Friday, July 8, 2016

Sense of place

My current 'hood
I really should be packing instead of blogging.  I have packed maybe a grand total of ten boxes (and that is probably being generous).  I probably have about 10,000 boxes to pack (give or take a thousand).  Not to mention just sorting through stuff before packing, like throwing away old clothes, shredding and recycling old bills I do not need to keep.  But somehow in my mind the work is compressed and could, potentially, be finished in a day.  Yeah, right. 

But this week I have been in that strange limbo world.  I am still living in my apartment but we have the keys to the new house.  We spent a good part of last weekend there doing some painting in Juliette's room.  And we couldn't bring ourselves to leave the lush garden and go back to the reality of packing. 

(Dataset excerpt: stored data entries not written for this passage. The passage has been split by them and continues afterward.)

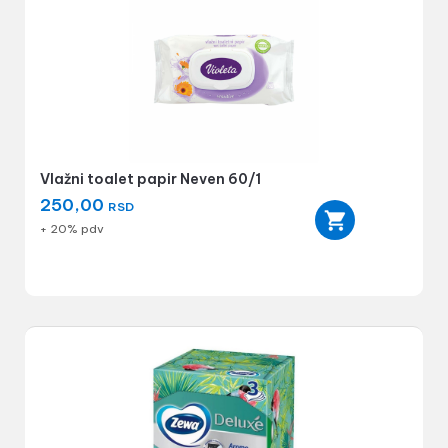
Vlažni toalet papir Neven 60/1
250,00
RSD
+ 20% pdv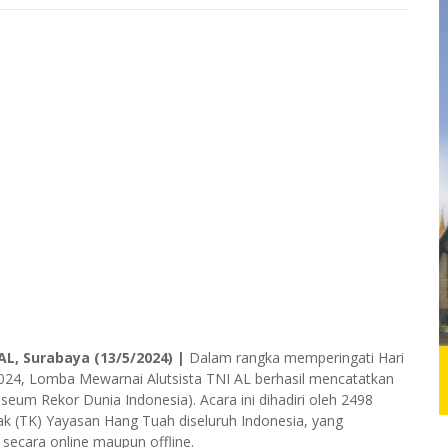
AL, Surabaya (13/5/2024) |
Dalam rangka memperingati Hari
2024, Lomba Mewarnai Alutsista TNI AL berhasil mencatatkan
um Rekor Dunia Indonesia). Acara ini dihadiri oleh 2498
k (TK) Yayasan Hang Tuah diseluruh Indonesia, yang
k secara online maupun offline.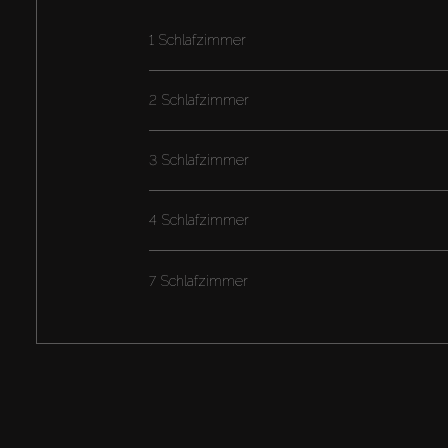
1 Schlafzimmer
2 Schlafzimmer
3 Schlafzimmer
4 Schlafzimmer
7 Schlafzimmer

It is more than a physical limbo that I am in though.  This week was rather emotional having the last day of Juliette's school.  Somehow I found myself tearing up more than her.  We have both made good friends there, her with the kids, me with the parents.  And, as it always is, you don't know what you've got till it's gone.  Now I'm realizing how quaint and fairly well-run her  current school is.  It's not perfect, but the teachers have been good and kind.  Her new school will be much smaller with doubled classes (two grade levels in one class) and we hope she'll be happy there and that the quality of the education will be good.

Even though the move is just across town, to a suburb about ten minutes away, I find myself already getting nostalgic about the scenery in my current neighborhood.  I take a look at the white stone houses of downtown, the ornate details on doors and cobbled streets and realize these types of walks will be rarer now.  The proximity to the town's squares will no longer be on foot for me but now necessitate a bus or car ride.  I will have a slightly longer commute into work, Remi a shorter one. 

But we will have a garden, and that is a dream come true. And three bedrooms and much more storage to spread out all the junk we have accumulated during ten years (!) of marriage.  And the knowledge that our money is going to something that will one day truly belong to us (and not the bank). 

These are arguments that have very little weight with Juliette, who has been giving us a hard time since the reality of moving sunk in a few months ago.  Not seeing her friends on a nearly-daily basis as now is weighing on her.  One day she even started crying, which got me crying, too.  We try to tell her she will make friends easily, and that we had to do the same at certain times in our childhood. 

I can't really blame her.  When you're a child, your friends are your world.  School is your world.  And as my mom reminded me, she has only known this apartment in her life.  Things will be changing for all of us.  Hopefully in a few months we will all be on the same page about everything and each making friends and acquaintances in our new town.  But keeping up with the old ones, too.  Because moving doesn't have to mean forgetting.